The term Post-Traumatic-Stress-Disorder is not new. In fact, its evolution as a medical condition has evolved over the last one hundred and fifty years. During the Civil War (1861-1865) it was known as solder’s heart. In World War One (1914-1918) it was referred to as shell shock and later battle fatigue following the Second World War (19139-1945). While these maladies have been ascribed Veterans of the Vietnam War (1965-1975), Iraq War (2002 – present) , and Afghanistan War (2001-present) and Iraq War (2002-
No matter how one looks at the afflictions brought on by the ravages of these wars the results are the same. Millions of veterans returned home suffering from physical, mental, and spiritual injuries that for some lasted for decades, and for others, the rest of their lives.
The medical community has determined that PTSD sufferers typically have the following symptoms:
- Feeling upset by things that remind you of what happened
- Having nightmares, vivid memories, or flashbacks of the event that make you feel like it’s happening all over again
- Feeling emotionally cut off from others
- Feeling numb or losing interest in things you used to care about
- Feeling constantly on guard
- Feeling irritated or having angry outbursts
- Having difficulty sleeping
- Having trouble concentrating
- Being jumpy or easily startled
It’s not just the symptoms of posttraumatic stress disorder but also how you may react to them that can disrupt your life.

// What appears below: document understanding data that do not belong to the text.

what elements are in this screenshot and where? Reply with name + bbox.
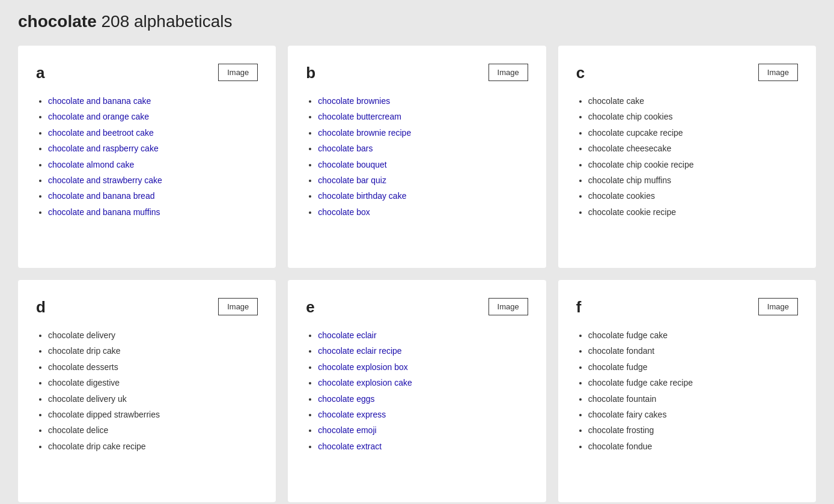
card-letter-e: e bbox=[306, 298, 314, 317]
list-item: chocolate cake bbox=[588, 94, 798, 108]
list-item-link[interactable]: chocolate explosion cake bbox=[318, 378, 412, 387]
list-item: chocolate box bbox=[318, 205, 528, 219]
image-button-f[interactable]: Image bbox=[758, 298, 798, 315]
list-item-link[interactable]: chocolate fudge cake recipe bbox=[588, 378, 693, 387]
card-d: dImagechocolate deliverychocolate drip c… bbox=[18, 280, 276, 502]
list-item: chocolate express bbox=[318, 408, 528, 421]
list-item: chocolate brownie recipe bbox=[318, 126, 528, 139]
list-item-link[interactable]: chocolate chip muffins bbox=[588, 175, 671, 185]
list-item: chocolate eclair bbox=[318, 329, 528, 342]
card-header-e: eImage bbox=[306, 298, 528, 317]
list-item-link[interactable]: chocolate eclair bbox=[318, 330, 376, 340]
list-item-link[interactable]: chocolate extract bbox=[318, 442, 382, 451]
list-item-link[interactable]: chocolate cupcake recipe bbox=[588, 128, 683, 138]
list-item: chocolate drip cake bbox=[48, 344, 258, 357]
list-item-link[interactable]: chocolate fondue bbox=[588, 442, 653, 451]
list-item: chocolate delice bbox=[48, 424, 258, 437]
list-item: chocolate buttercream bbox=[318, 110, 528, 123]
list-item-link[interactable]: chocolate brownies bbox=[318, 96, 390, 106]
list-item: chocolate and strawberry cake bbox=[48, 174, 258, 187]
list-item-link[interactable]: chocolate and strawberry cake bbox=[48, 175, 162, 185]
list-item: chocolate cookie recipe bbox=[588, 205, 798, 219]
list-item-link[interactable]: chocolate chip cookie recipe bbox=[588, 160, 694, 169]
list-item: chocolate and banana bread bbox=[48, 189, 258, 202]
list-item-link[interactable]: chocolate cookies bbox=[588, 191, 655, 201]
list-item-link[interactable]: chocolate eclair recipe bbox=[318, 346, 401, 356]
list-item: chocolate emoji bbox=[318, 424, 528, 437]
list-item-link[interactable]: chocolate and beetroot cake bbox=[48, 128, 154, 138]
list-item: chocolate birthday cake bbox=[318, 189, 528, 202]
card-list-c: chocolate cakechocolate chip cookieschoc… bbox=[576, 94, 798, 219]
list-item: chocolate chip cookie recipe bbox=[588, 158, 798, 171]
image-button-c[interactable]: Image bbox=[758, 64, 798, 81]
card-header-a: aImage bbox=[36, 64, 258, 82]
list-item-link[interactable]: chocolate cookie recipe bbox=[588, 207, 676, 217]
card-letter-c: c bbox=[576, 64, 585, 82]
list-item-link[interactable]: chocolate and banana cake bbox=[48, 96, 151, 106]
list-item: chocolate fudge bbox=[588, 360, 798, 374]
list-item-link[interactable]: chocolate cheesecake bbox=[588, 144, 672, 153]
card-b: bImagechocolate brownieschocolate butter… bbox=[288, 46, 546, 268]
list-item-link[interactable]: chocolate and banana muffins bbox=[48, 207, 160, 217]
list-item-link[interactable]: chocolate chip cookies bbox=[588, 112, 673, 121]
image-button-d[interactable]: Image bbox=[218, 298, 258, 315]
list-item-link[interactable]: chocolate explosion box bbox=[318, 362, 407, 372]
list-item: chocolate chip muffins bbox=[588, 174, 798, 187]
image-button-a[interactable]: Image bbox=[218, 64, 258, 81]
list-item: chocolate frosting bbox=[588, 424, 798, 437]
list-item-link[interactable]: chocolate almond cake bbox=[48, 160, 134, 169]
list-item: chocolate and banana cake bbox=[48, 94, 258, 108]
list-item-link[interactable]: chocolate buttercream bbox=[318, 112, 401, 121]
list-item-link[interactable]: chocolate and banana bread bbox=[48, 191, 154, 201]
list-item-link[interactable]: chocolate emoji bbox=[318, 425, 376, 435]
list-item-link[interactable]: chocolate cake bbox=[588, 96, 644, 106]
list-item: chocolate cupcake recipe bbox=[588, 126, 798, 139]
list-item-link[interactable]: chocolate fairy cakes bbox=[588, 410, 667, 419]
list-item: chocolate cheesecake bbox=[588, 142, 798, 155]
list-item-link[interactable]: chocolate bouquet bbox=[318, 160, 386, 169]
list-item: chocolate explosion cake bbox=[318, 376, 528, 389]
card-list-a: chocolate and banana cakechocolate and o… bbox=[36, 94, 258, 219]
list-item: chocolate bar quiz bbox=[318, 174, 528, 187]
card-e: eImagechocolate eclairchocolate eclair r… bbox=[288, 280, 546, 502]
list-item: chocolate dipped strawberries bbox=[48, 408, 258, 421]
list-item-link[interactable]: chocolate and raspberry cake bbox=[48, 144, 159, 153]
list-item-link[interactable]: chocolate delivery uk bbox=[48, 394, 127, 404]
list-item: chocolate and beetroot cake bbox=[48, 126, 258, 139]
list-item-link[interactable]: chocolate box bbox=[318, 207, 370, 217]
list-item-link[interactable]: chocolate eggs bbox=[318, 394, 374, 404]
list-item-link[interactable]: chocolate fudge cake bbox=[588, 330, 668, 340]
list-item-link[interactable]: chocolate drip cake bbox=[48, 346, 121, 356]
list-item-link[interactable]: chocolate birthday cake bbox=[318, 191, 406, 201]
list-item: chocolate extract bbox=[318, 440, 528, 453]
list-item-link[interactable]: chocolate bar quiz bbox=[318, 175, 386, 185]
image-button-e[interactable]: Image bbox=[489, 298, 528, 315]
list-item-link[interactable]: chocolate drip cake recipe bbox=[48, 442, 146, 451]
list-item: chocolate and raspberry cake bbox=[48, 142, 258, 155]
list-item: chocolate eggs bbox=[318, 392, 528, 405]
list-item: chocolate fondue bbox=[588, 440, 798, 453]
list-item-link[interactable]: chocolate digestive bbox=[48, 378, 120, 387]
list-item: chocolate bars bbox=[318, 142, 528, 155]
list-item-link[interactable]: chocolate fondant bbox=[588, 346, 655, 356]
list-item-link[interactable]: chocolate express bbox=[318, 410, 386, 419]
image-button-b[interactable]: Image bbox=[489, 64, 528, 81]
list-item-link[interactable]: chocolate fudge bbox=[588, 362, 648, 372]
list-item: chocolate fudge cake bbox=[588, 329, 798, 342]
list-item-link[interactable]: chocolate and orange cake bbox=[48, 112, 149, 121]
list-item-link[interactable]: chocolate bars bbox=[318, 144, 373, 153]
list-item-link[interactable]: chocolate delivery bbox=[48, 330, 115, 340]
list-item: chocolate delivery bbox=[48, 329, 258, 342]
list-item-link[interactable]: chocolate brownie recipe bbox=[318, 128, 411, 138]
list-item-link[interactable]: chocolate frosting bbox=[588, 425, 654, 435]
card-list-f: chocolate fudge cakechocolate fondantcho… bbox=[576, 329, 798, 453]
card-header-d: dImage bbox=[36, 298, 258, 317]
page-title: chocolate 208 alphabeticals bbox=[18, 12, 816, 31]
card-a: aImagechocolate and banana cakechocolate… bbox=[18, 46, 276, 268]
list-item: chocolate fairy cakes bbox=[588, 408, 798, 421]
list-item-link[interactable]: chocolate dipped strawberries bbox=[48, 410, 160, 419]
list-item: chocolate delivery uk bbox=[48, 392, 258, 405]
list-item-link[interactable]: chocolate delice bbox=[48, 425, 108, 435]
list-item-link[interactable]: chocolate desserts bbox=[48, 362, 118, 372]
list-item-link[interactable]: chocolate fountain bbox=[588, 394, 657, 404]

You may:
- Frequently avoid places or things that remind you of what happened
- Consistently drink or use drugs to numb your feelings
- Consider harming yourself or others
- Start working all the time to occupy your mind
- Pull away from other people and become isolated
Treatment for PTSD is evolving as more and more cases are reported. In recent years, researchers have dramatically increased our understanding of what causes PTSD and how to treat it. Hundreds of thousands of Veterans who served in the Army, Marine Corps, Navy, Air Force, and Coast Guard have gotten treatment for PTSD and found significant relief from their symptoms.
Two types of treatment have been shown to be effective for treating PTSD: counseling and medication. Professional therapy or counseling can help you understand your thoughts and reactions and help you learn techniques to cope with challenging situations. Research has shown several specific types of counseling to be very effective for treating PTSD.
For veterans who want to manage their PTSD with alternative methods, some has suggested taking part in activities that bring holistic relief in non-traditional activities. These include reading, writing, meditation, and prayer.